Grigovia establishes preserve

In efforts aimed to negate growing pressure from a half dozen American-owned consortia to open their pristine high valleys to nub-logging for hardwoods and strip-mining for precious-earth-metals, the government of the Glorious Republic of Grigovia (GROG) – authorized by a majority of its citizens, 99% of whom voted in the referendum – protected large swaths of its pristine countryside from runaway economic development. Named for Queen Pylta Pyltandyennd, who ruled the country for over a half century, from 1842 to 1897, the Pylta The Terrible National Ecological Protection Area (PTTNEPA) encompasses nearly half of the country's entire landmass, an area roughly the size of America's state of Connecticut.

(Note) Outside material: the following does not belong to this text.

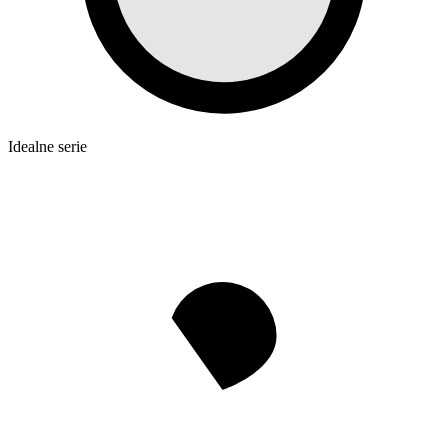
Idealne serie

Dubbed 'The Terrible' by a proto-Russian czar who had tried and failed nearly a dozen times to add her relatively small realm to his, Queen Pylta is celebrated within GROG as an early adopter of electricity (she was close friends with Nikola Tesla), as the inventor of the sweet-yet-spicy fermented green-tuber borscht, and as a gentle matriarch who sacrificed greatly for her subjects. She is remembered on the first Thursday in April, on Pyltafessd, a national holiday during which the people of Grig and the inhabitants of even the smallest village recharge their flashlight batteries and clean out their cupboards, at dusk going from house to house to share with each other the last of their winter stores, singing local folk-songs and lighting the way with their dazzlingly-bright pocket torches.

“We Grigovians are not against mining, or logging,” said Ristlünnd Yindlong, spokesman for the Resources Extraction Council, a voluntary national organization that researches and develops techniques for minimally-invasive resource extraction. “Miners and lumberjacks make up about 5% of the workforce and contribute roughly 10% to our overall gross domestic product. We, however, are against practices that are done hastily and without regard for biodiversity; that do not consider the needs of this nation's citizens and wildlife; and that violate the many rights of Nature, as defined by our Constitution. Personally, I signed the referendum in part to protect our high valleys, the only place in the world known to harbor drop-and-crawl moss, or autokineticus grigovianus. I invite you to stop by my flat this April, and pick up a jar of spiced apple butter.” In addition to establishing PTTNEPA, the national referendum also placed a ten year moratorium on new taxation and made it a crime to get all up in someone else's personal business.